Burundi-Rwanda : Désaccord et critiques réciproques sur la candidature de Macky Sall à l'ONU
Le candidat Macky Sallau milieu des Présidents Évariste Ndayishimiye et Paul Kagamé (ph)
Une crise diplomatique a éclaté entre le Rwanda et le Burundi au sein de l'Union Africaine (UA) après l'échec d'une procédure accélérée visant à soutenir la candidature de l'ancien Président sénégalais Macky Sall au poste de Secrétaire général de l’organisation des Nations Unies (ONU).
Le Burundi, qui assure la présidence tournante de l'UA, a lancé une « procédure de silence » le 02 mars 2026 pour soutenir la candidature de M. Sall, mais plus de vingt États membres s'y sont opposés, empêchant tout consensus.
Cette proposition a été lancée sous la présidence d'Evariste Ndayishimiye, qui cherche à imposer cette approbation par le biais d'une « procédure de silence », un mécanisme selon lequel les décisions sont adoptées sauf si un nombre suffisant de pays s'y opposent dans un délai imparti.
Critiques réciproques
L’acte posé par le Burundi n’est pas du goût du Rwanda qui a critiqué le processus, le jugeant vicié et dépourvu de consultation adéquate. Le ministre rwandais des Affaires étrangères, Olivier Nduhungirehe, a vivement critiqué cette initiative le vendredi dernier dans une publication sur X, présentant cet échec comme un rejet de la procédure plutôt que de la personne de M. Sall.

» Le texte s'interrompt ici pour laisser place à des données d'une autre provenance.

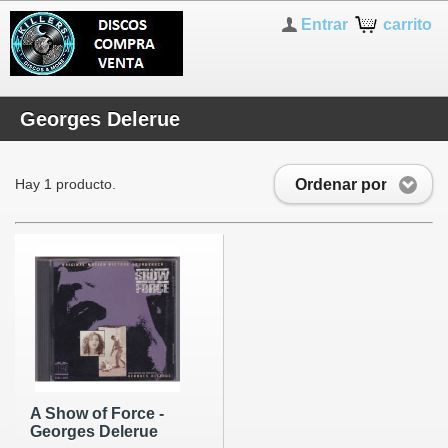
Entrar
carrito
Georges Delerue
Ordenar por
Hay 1 producto.
A Show of Force -
Georges Delerue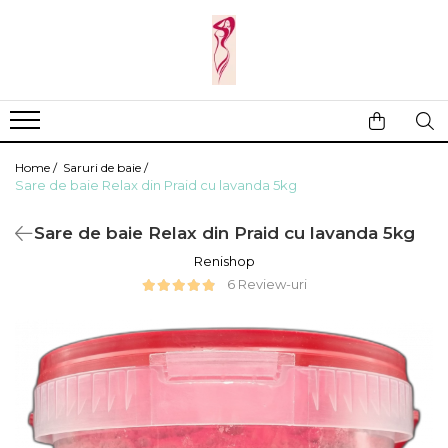
Casa si gradina
Fitness
Ingrijire corporala
Baie
Accesorii
Aparate de masaj
Copii si bebe
Camping
Ingrijirea parului
Home /
Saruri de baie /
Leagane si scaune
Prim ajutor
Ingrijirea unghiilor
Sare de baie Relax din Praid cu lavanda 5kg
Machiaj
Sare de baie Relax din Praid cu lavanda 5kg
Renishop
6 Review-uri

Le ministre Nduhungirehe a d’abord écrit que « Cette soumission d'une candidature africaine au poste de Secrétaire général de l'ONU a surpris tous les Chefs d'État et de gouvernement africains, aucun d'eux n'ayant été consulté par la Présidente de l'UA avant de prendre cette décision importante> et a ensuite accusé le Président de l'UA d'avoir agi « en violation flagrante de toutes les règles et réglementations régissant les candidatures africaines ».
A l’opposé, le Burundi a défendu la candidature soumise comme un mécanisme légitime de l'UA.
L'ambassadeur du Burundi auprès de l'UA, Willy Nyamitwe, a qualifié les allégations du Rwanda de « regrettables tant sur le fond que sur la forme », accusant Kigali de déformer les procédures de l'UA. Il a estimé que « Le recours à la procédure de silence n’est ni nouveau ni irrégulier au sein de l’Union africaine et que c’est un « mécanisme de décision bien établi ».
Nyamitwe a averti que les critiques publiques risquent de fragiliser les institutions continentales, et a affirmé que de tels désaccords devraient être réglés par la voie de la diplomatie discrète.
Ce différend survient à un moment critique, alors que l’Afrique cherche à présenter un candidat unifié pour succéder au Secrétaire général de l’ONU, António Guterres, dont le mandat s’achève en 2026.
Rivalités régionales
Ce désaccord reflète des rivalités régionales plus larges, notamment dans l'Est de la République Démocratique du Congo (RDC), où le Burundi soutient les forces gouvernementales contre les rebelles du M23, largement considérés comme alliés au Rwanda.